> **Brief**
Leave the pictures behind and repeat all the entries exactly.

===== Material for this exercise =====

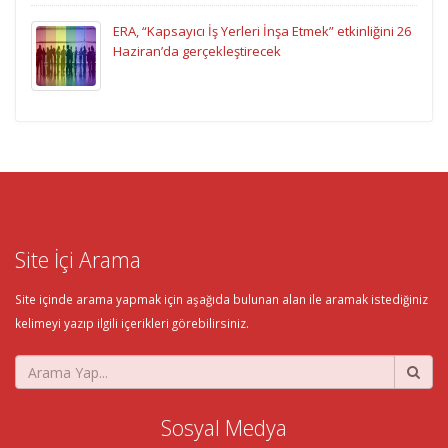
ERA, “Kapsayıcı İş Yerleri İnşa Etmek” etkinliğini 26
Haziran’da gerçekleştirecek
Site İçi Arama
Site içinde arama yapmak için aşağıda bulunan alan ile aramak istediğiniz
kelimeyi yazıp ilgili içerikleri görebilirsiniz.
Sosyal Medya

=====

> **Problem solution**
ERA, “Kapsayıcı İş Yerleri İnşa Etmek” etkinliğini 26
Haziran’da gerçekleştirecek
Site İçi Arama
Site içinde arama yapmak için aşağıda bulunan alan ile aramak istediğiniz
kelimeyi yazıp ilgili içerikleri görebilirsiniz.
Sosyal Medya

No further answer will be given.